Guess what happened next? Anybody? I got a private e-mail from a friend in Seattle who wanted to have a wall-to-wall conversation with me. “It’s an extremely sad day,” he began, “when we look to a man to encourage us to lead and love, when the Bible stated it for 2000 years. Our desire to lead and love should come from within, in hopes of bringing glory to God almighty. Never to appease one man, president or not.”
Do I have you hooked into our conversation? “As a Christian,” he continued, “I will pray for those in government, but surely as long as I live, I will not lead, love and live because one man worshipped by millions has ‘challenged’ me. No, I will lead, live, and love because Christ and Christ alone has asked me too.”
By now I’m wondering what it was that I said that stirred him up so! “My prayer for you,” he wrote, “is for you to echo President Obama’s challenge, but in the name of Christ and Christ alone.”
This is what I wrote back:
It is a great encouragement to me to see God’s spirit moving and working in the world raising up leadership in all realms of living calling us to responsibility, and to live in ways that reflect God’s goodness to us in and through Jesus Christ. Followers of Jesus here and around the world have been crying out that God would raise up leaders for a time such as this, a time that requires not only responsibility, but also a cry for God’s forgiveness (as Rick Warren prayed). In the 80’s and 90’s the evangelical church amassed great power aligning itself with a certain political ideology, while calling people in the name of Christ alone. The fruit of that failed alignment of serving religious and political power together is quite evident, not only in our country but around the world.
“Amen!” my friend shot right back, “to most of it.” The call of the Christian to love the Lord with all your heart, mind and soul, and to love your neighbor as yourself is paramount! To share provisions, to bless, to have compassion on one another, to share the Gospel with one another.
My fear is that man in this world will give the glory to man for the work done. Not Christ. The idea of reaching out to your neighbor in an act of compassion is not Mr. Obama’s, its Christ’s. Yet how quickly we (society) look to give him all the credit.
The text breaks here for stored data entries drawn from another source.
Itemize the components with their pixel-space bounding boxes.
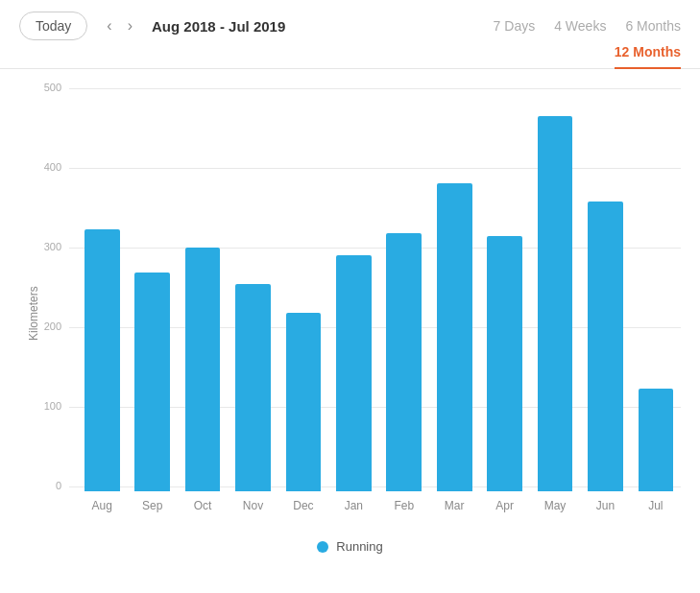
bar-group	[328, 88, 378, 491]
bar-group	[580, 88, 630, 491]
chart-header: Today ‹ › Aug 2018 - Jul 2019 7 Days 4 W…	[0, 0, 700, 40]
filter-4weeks[interactable]: 4 Weeks	[554, 14, 606, 37]
x-axis-label: May	[530, 491, 580, 530]
bar-group	[127, 88, 177, 491]
bar-group	[631, 88, 681, 491]
bar-group	[178, 88, 228, 491]
filter-6months[interactable]: 6 Months	[625, 14, 681, 37]
bar-group	[77, 88, 127, 491]
x-axis-label: Jul	[631, 491, 681, 530]
bar[interactable]	[286, 313, 322, 491]
y-label: 100	[40, 400, 69, 412]
time-filters: 7 Days 4 Weeks 6 Months	[494, 14, 681, 37]
y-axis-label: Kilometers	[19, 98, 40, 530]
x-labels: AugSepOctNovDecJanFebMarAprMayJunJul	[77, 491, 681, 530]
active-tab-row: 12 Months	[0, 40, 700, 69]
x-axis-label: Aug	[77, 491, 127, 530]
chart-inner: 5004003002001000 AugSepOctNovDecJanFebMa…	[40, 88, 681, 530]
bar-group	[429, 88, 479, 491]
bar[interactable]	[487, 236, 522, 491]
x-axis-label: Mar	[429, 491, 479, 530]
y-label: 400	[40, 161, 69, 173]
x-axis-label: Apr	[479, 491, 529, 530]
x-axis-label: Jun	[580, 491, 630, 530]
bar[interactable]	[386, 233, 422, 491]
y-label: 300	[40, 241, 69, 252]
bar[interactable]	[639, 389, 674, 491]
next-button[interactable]: ›	[124, 15, 136, 36]
x-axis-label: Sep	[127, 491, 177, 530]
bar[interactable]	[538, 116, 573, 491]
date-range: Aug 2018 - Jul 2019	[152, 18, 285, 35]
x-axis-label: Nov	[228, 491, 278, 530]
nav-controls: ‹ ›	[103, 15, 136, 36]
bar[interactable]	[336, 255, 372, 491]
bars-section	[77, 88, 681, 491]
today-button[interactable]: Today	[19, 12, 87, 40]
bar[interactable]	[588, 202, 623, 491]
prev-button[interactable]: ‹	[103, 15, 115, 36]
bar-group	[379, 88, 429, 491]
bar[interactable]	[84, 229, 120, 491]
x-axis-label: Oct	[178, 491, 228, 530]
bar[interactable]	[437, 183, 472, 491]
filter-7days[interactable]: 7 Days	[494, 14, 536, 37]
bar[interactable]	[134, 273, 170, 491]
x-axis-label: Feb	[379, 491, 429, 530]
y-label: 0	[40, 480, 69, 491]
legend-label-running: Running	[336, 539, 382, 554]
x-axis-label: Jan	[328, 491, 378, 530]
y-label: 500	[40, 82, 69, 93]
filter-12months[interactable]: 12 Months	[615, 40, 681, 69]
chart-area: Kilometers 5004003002001000 AugSepOctNov…	[0, 69, 700, 539]
chart-legend: Running	[0, 539, 700, 565]
bar-group	[479, 88, 529, 491]
bar-group	[228, 88, 278, 491]
bar-group	[530, 88, 580, 491]
legend-dot-running	[317, 541, 328, 553]
x-axis-label: Dec	[278, 491, 328, 530]
bar[interactable]	[185, 248, 221, 491]
y-label: 200	[40, 320, 69, 332]
bar-group	[278, 88, 328, 491]
bar[interactable]	[235, 284, 271, 491]
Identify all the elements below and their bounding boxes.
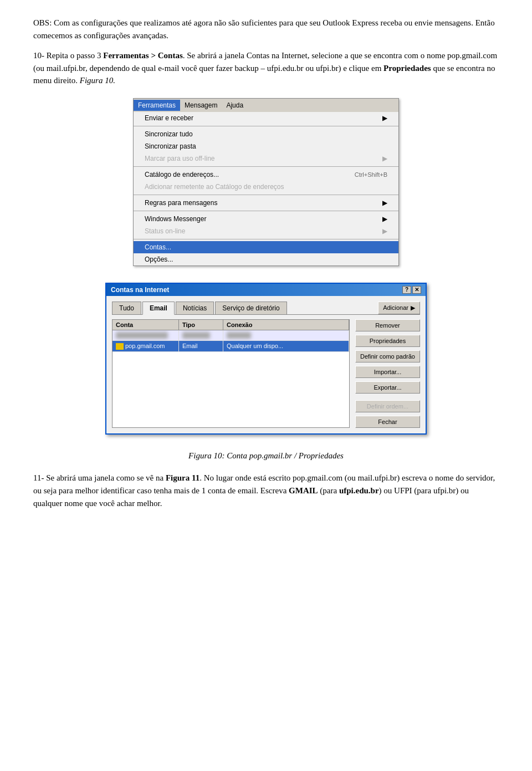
adicionar-arrow: ▶: [411, 304, 415, 312]
help-button[interactable]: ?: [402, 286, 411, 294]
menu-sep-1: [134, 126, 398, 126]
menu-bar: Ferramentas Mensagem Ajuda: [134, 99, 398, 112]
close-button[interactable]: ✕: [412, 286, 421, 294]
menu-bar-mensagem[interactable]: Mensagem: [180, 100, 222, 111]
cell-tipo-gmail: Email: [179, 341, 223, 351]
fechar-button[interactable]: Fechar: [355, 416, 420, 428]
dialog-titlebar: Contas na Internet ? ✕: [106, 284, 426, 296]
col-conta: Conta: [112, 320, 179, 330]
step11-paragraph: 11- Se abrirá uma janela como se vê na F…: [33, 472, 499, 510]
adicionar-button[interactable]: Adicionar ▶: [378, 302, 420, 314]
menu-item-contas[interactable]: Contas...: [134, 241, 398, 253]
exportar-button[interactable]: Exportar...: [355, 381, 420, 394]
tabs-row: Tudo Email Notícias Serviço de diretório…: [112, 302, 420, 315]
titlebar-buttons: ? ✕: [402, 286, 421, 294]
importar-button[interactable]: Importar...: [355, 366, 420, 378]
dialog-buttons-column: Remover Propriedades Definir como padrão…: [355, 319, 420, 428]
accounts-table: Conta Tipo Conexão xxxxxxxxxxxxxxxxx xxx…: [112, 319, 350, 428]
menu-item-catalogo[interactable]: Catálogo de endereços... Ctrl+Shift+B: [134, 169, 398, 181]
step11-text1: 11- Se abrirá uma janela como se vê na: [33, 473, 166, 482]
remover-button[interactable]: Remover: [355, 319, 420, 331]
menu-sep-5: [134, 239, 398, 239]
menu-item-marcar: Marcar para uso off-line ▶: [134, 152, 398, 165]
menu-item-sincronizar-tudo[interactable]: Sincronizar tudo: [134, 128, 398, 140]
step11-bold-fig: Figura 11: [166, 473, 200, 482]
cell-conta-gmail: pop.gmail.com: [112, 341, 179, 351]
tab-spacer: [288, 302, 377, 314]
table-row-blurred[interactable]: xxxxxxxxxxxxxxxxx xxxxxxxxx xxxxxxxx: [112, 330, 349, 341]
table-header: Conta Tipo Conexão: [112, 320, 349, 330]
obs-paragraph: OBS: Com as configurações que realizamos…: [33, 17, 499, 42]
contas-dialog: Contas na Internet ? ✕ Tudo Email Notíci…: [105, 283, 427, 435]
figure-caption: Figura 10: Conta pop.gmail.br / Propried…: [33, 451, 499, 461]
menu-item-status-online: Status on-line ▶: [134, 225, 398, 237]
cell-conn-gmail: Qualquer um dispo...: [223, 341, 349, 351]
menu-bar-ferramentas[interactable]: Ferramentas: [134, 100, 180, 111]
col-conexao: Conexão: [223, 320, 349, 330]
menu-screenshot: Ferramentas Mensagem Ajuda Enviar e rece…: [33, 98, 499, 266]
step11-text3: (para: [318, 486, 339, 495]
step10-bold-prop: Propriedades: [383, 64, 431, 73]
step10-paragraph: 10- Repita o passo 3 Ferramentas > Conta…: [33, 49, 499, 87]
menu-sep-3: [134, 195, 398, 195]
dialog-title: Contas na Internet: [111, 286, 169, 294]
menu-item-regras[interactable]: Regras para mensagens ▶: [134, 197, 398, 209]
dialog-inner: Conta Tipo Conexão xxxxxxxxxxxxxxxxx xxx…: [112, 319, 420, 428]
step10-text-before: 10- Repita o passo 3: [33, 51, 103, 60]
col-tipo: Tipo: [179, 320, 223, 330]
menu-sep-4: [134, 211, 398, 211]
menu-item-adicionar-remetente: Adicionar remetente ao Catálogo de ender…: [134, 181, 398, 193]
step10-italic-fig: Figura 10.: [80, 76, 115, 85]
menu-bar-ajuda[interactable]: Ajuda: [222, 100, 248, 111]
menu-sep-2: [134, 166, 398, 167]
tab-email[interactable]: Email: [142, 302, 175, 315]
tab-tudo[interactable]: Tudo: [112, 302, 141, 314]
definir-padrao-button[interactable]: Definir como padrão: [355, 350, 420, 362]
account-icon: [116, 343, 124, 350]
menu-items: Enviar e receber ▶ Sincronizar tudo Sinc…: [134, 112, 398, 265]
step11-bold-ufpi: ufpi.edu.br: [339, 486, 379, 495]
menu-item-sincronizar-pasta[interactable]: Sincronizar pasta: [134, 140, 398, 152]
tab-servico[interactable]: Serviço de diretório: [215, 302, 287, 314]
cell-conn-blurred: xxxxxxxx: [223, 330, 349, 340]
dialog-screenshot: Contas na Internet ? ✕ Tudo Email Notíci…: [33, 277, 499, 440]
menu-item-enviar[interactable]: Enviar e receber ▶: [134, 112, 398, 124]
propriedades-button[interactable]: Propriedades: [355, 335, 420, 347]
menu-item-opcoes[interactable]: Opções...: [134, 253, 398, 265]
adicionar-label: Adicionar: [383, 304, 408, 311]
definir-ordem-button: Definir ordem...: [355, 400, 420, 412]
cell-tipo-blurred: xxxxxxxxx: [179, 330, 223, 340]
cell-conta-blurred: xxxxxxxxxxxxxxxxx: [112, 330, 179, 340]
tab-noticias[interactable]: Notícias: [176, 302, 214, 314]
dialog-content: Tudo Email Notícias Serviço de diretório…: [106, 296, 426, 433]
menu-window: Ferramentas Mensagem Ajuda Enviar e rece…: [133, 98, 399, 266]
step11-bold-gmail: GMAIL: [289, 486, 318, 495]
step10-bold: Ferramentas > Contas: [103, 51, 183, 60]
table-row-gmail[interactable]: pop.gmail.com Email Qualquer um dispo...: [112, 341, 349, 352]
menu-item-windows-messenger[interactable]: Windows Messenger ▶: [134, 213, 398, 225]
For instance, (which is what prompted my bitterness this morning) I was giving platelets yesterday. A quite lengthy process, as I’m sure your aware. I’ve been doing it for 8 years. But the phlebotomist made a comment yesterday that floored me. She said, “Thanks for taking President Elect Obama’s challenge, to reach out and help someone in need.” I about freaked. The challenge came from Christ. And it made me think… I don’t really care what Mr. Obama says, my calling is higher, and it’s from the Lord. To HIS glory, and none other.
I finished our conversation with this story: ”When I was at Gonzaga getting my pastoral ministry degree, I was challenged hard by one of my classmates in a theology class over something I said. “When I look at another human being I try to see Jesus, and it helps me respond to them more appropriately.” To which one of my wise sisters in Christ, who happened to be Catholic, responded, “Why do you have to see Jesus? Why can’t you just see a human being?” This floored me! I was upset at first (I felt misunderstood). But the more I thought about it the more God’s spirit used those simple questions and challenges to correct me and drive me deeper into I believe into the life of God, and into how Jesus lived, how he saw the best in all of humanity –regardless of where they were in the politically correct religious world – in which he lived.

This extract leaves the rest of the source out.